I get a bit confused over all the nice things laravel has to offer in terms of the IOC container and facades. Since I'm not an experienced programmer it gets overwhelming to learn.
I was wondering, what is the difference between these two examples:
A facade to 'Foo' and registered in the container via App::bind()
A facade to 'Foo' and registered in the container via App::singleton()
In my best understanding Foo::method()
will be rewritten as $app->make['foo']->method()
so in the first example multiple instances of the Foo
class will be created and in the second example, since it's bound via an App::singleton()
, the same instance of Foo
will be returned every time a Method on that object is called.
I'm sorry if the answer to this question is to obvious, but I can't find any confirmation on this matter and nowhere this is clearly explained.
It's exactly like that.
A very simple proof is to test out the behavior.

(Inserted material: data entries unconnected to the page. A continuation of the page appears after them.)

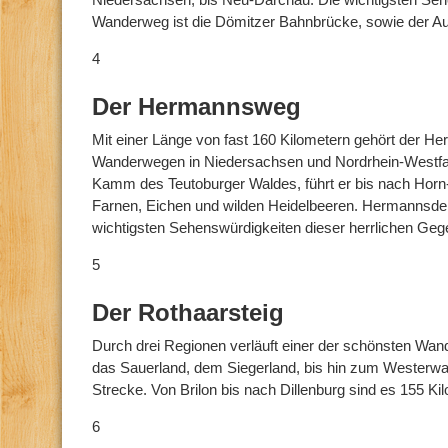
Wanderweg ist die Dömitzer Bahnbrücke, sowie der A
4
Der Hermannsweg
Mit einer Länge von fast 160 Kilometern gehört der 
Wanderwegen in Niedersachsen und Nordrhein-Westfal
Kamm des Teutoburger Waldes, führt er bis nach Horn
Farnen, Eichen und wilden Heidelbeeren. Hermannsden
wichtigsten Sehenswürdigkeiten dieser herrlichen Geg
5
Der Rothaarsteig
Durch drei Regionen verläuft einer der schönsten Wa
das Sauerland, dem Siegerland, bis hin zum Westerwa
Strecke. Von Brilon bis nach Dillenburg sind es 155 Kil
6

Since the Laravel Application simply extends Illuminate\Container\Container
, we'll use just the container (in my case I even only added the container as a dependency to my composer.json) to test.
require __DIR__ . '/vendor/autoload.php';
class FirstClass
{
public $value;
}
class SecondClass
{
public $value;
}
// Test bind()
$container = new Illuminate\Container\Container();
$container->bind('FirstClass');
$instance = $container->make('FirstClass');
$instance->value = 'test';
$instance2 = $container->make('FirstClass');
$instance2->value = 'test2';
echo "Bind: $instance->value vs. $instance2->value\n";
// Test singleton()
$container->singleton('SecondClass');
$instance = $container->make('SecondClass');
$instance->value = 'test';
$instance2 = $container->make('SecondClass');
$instance2->value = 'test2'; // <--- also changes $instance->value
echo "Singleton: $instance->value vs. $instance2->value\n";
The result is as expected:
Bind: test vs. test2
Singleton: test2 vs. test2
Might be a dirty proof, but indeed it is one.
All the magic lies in the Container::make
method.
If the binding is registered as shared (which means as singleton), the class instance is returned, otherwise a new instance every time.
Source: https://github.com/laravel/framework/blob/4.2/src/Illuminate/Container/Container.php#L442
BTW, Container::singleton
is the same as Container::bind
with the third parameter set to true.